| Security control | Priority | Description |
|---|---|---|
| Public endpoint URL | Mandatory | Ensure your endpoint is publicly accessible over HTTPS. |
| IP whitelisting | Highly recommended | Restrict traffic to Cashfree’s IP ranges. |
| Signature verification | Highly recommended | Verify HMAC signature for each request. |
| Secure Sockets Layer (SSL) whitelisting | Optional | Configure mutual TLS for enhanced security. |
| Authentication validation | Optional | Add custom authentication for additional protection. |
Public endpoint URL
Your webhook endpoint must be publicly accessible over the internet for Cashfree to deliver notifications. Use this as your foundation and apply the security controls described in the following sections to protect the integration.Ensure your endpoint URL uses HTTPS to encrypt data during transmission.
IP whitelisting
Restrict inbound traffic to accept requests only from Cashfree’s known IP ranges. This control ensures your endpoint receives webhooks exclusively from legitimate Cashfree sources. To configure IP whitelisting, complete the following steps:- Obtain the list of Cashfree’s published IP addresses from the Security features documentation.
- Configure your firewall rules to allow requests only from these IP ranges.

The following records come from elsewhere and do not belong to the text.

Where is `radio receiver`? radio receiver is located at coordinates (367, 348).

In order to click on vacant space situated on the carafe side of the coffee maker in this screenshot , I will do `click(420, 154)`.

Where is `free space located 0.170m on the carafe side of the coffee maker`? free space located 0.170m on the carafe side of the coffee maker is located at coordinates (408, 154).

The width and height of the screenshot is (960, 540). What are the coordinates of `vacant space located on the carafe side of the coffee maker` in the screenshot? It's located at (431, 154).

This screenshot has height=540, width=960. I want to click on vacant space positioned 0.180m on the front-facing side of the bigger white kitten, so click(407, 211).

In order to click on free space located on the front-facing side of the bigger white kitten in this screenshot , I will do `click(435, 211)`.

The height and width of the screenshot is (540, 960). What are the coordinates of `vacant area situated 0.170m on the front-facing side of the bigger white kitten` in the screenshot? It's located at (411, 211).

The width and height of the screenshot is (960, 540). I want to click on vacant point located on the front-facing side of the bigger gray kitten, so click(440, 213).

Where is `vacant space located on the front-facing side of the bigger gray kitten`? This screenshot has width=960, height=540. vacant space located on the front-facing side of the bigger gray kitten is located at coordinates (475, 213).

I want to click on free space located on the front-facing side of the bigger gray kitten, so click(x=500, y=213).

- Block all other inbound traffic to your webhook endpoint.
Signature verification
All webhook notifications include a cryptographic signature using HMAC-based validation. Verify this signature to confirm the authenticity and integrity of each request. To implement signature verification, follow these guidelines:- Serve your webhook endpoint over HTTPS to protect data during transmission.

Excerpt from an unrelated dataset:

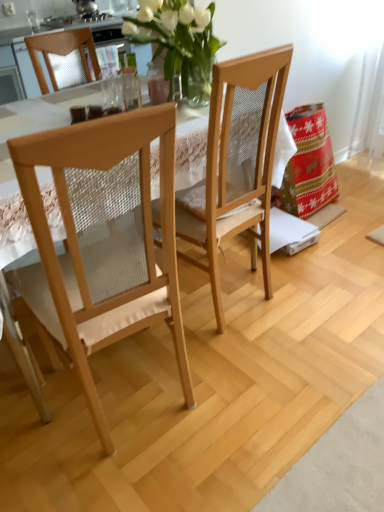 At what (x,y) coordinates should I click in order to perform the action: click on vacant area in front of light wood/mesh chair at left, the 2th chair when ordered from right to left. Please return your answer as a coordinate pair (x, y). Looking at the image, I should click on (126, 474).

- Extract the signature from the webhook request headers.
- Verify the signature against the raw request body using your secret key.

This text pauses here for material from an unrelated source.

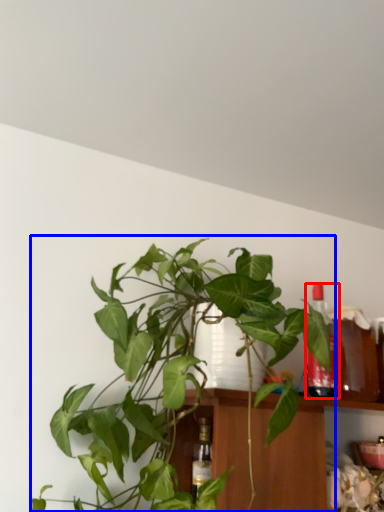 Question: Which point is further to the camera, bottle (highlighted by a red box) or houseplant (highlighted by a blue box)?

Choices:
 (A) bottle
 (B) houseplant

Answer: (A)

- Receive the payload as raw data to prevent modifications before verification.
Required headers
Validate the following mandatory headers in each webhook request:| Header | Description |
|---|---|
x-webhook-signature | The cryptographic signature for payload verification. |
x-webhook-timestamp | The timestamp when the webhook was generated. |
x-webhook-version | The API version of the webhook payload. |
For detailed implementation examples with SDK and manual verification code samples, refer to Webhook signature verification.
SSL whitelisting
For enhanced transport-level security, configure mutual TLS (mTLS) authentication between your systems and Cashfree. To enable SSL whitelisting, you can:- Provide your SSL certificate to Cashfree for addition to their trusted certificate sources.
- Add Cashfree’s certificate to your system’s trusted certificates.
SSL whitelisting is an optional security layer. Contact Cashfree support to configure mutual TLS authentication for your account.
Authentication validation
If your endpoint requires custom authentication, configure Cashfree to include the necessary credentials in webhook requests. Cashfree supports the following authentication methods:- Basic authentication: Username and password credentials
- Bearer tokens: Token-based authentication
- Custom headers: Application-specific authentication parameters
- Share the required authentication parameters with Cashfree.
- Implement server-side validation to verify the authentication fields in request headers.
- Reject requests that fail authentication checks.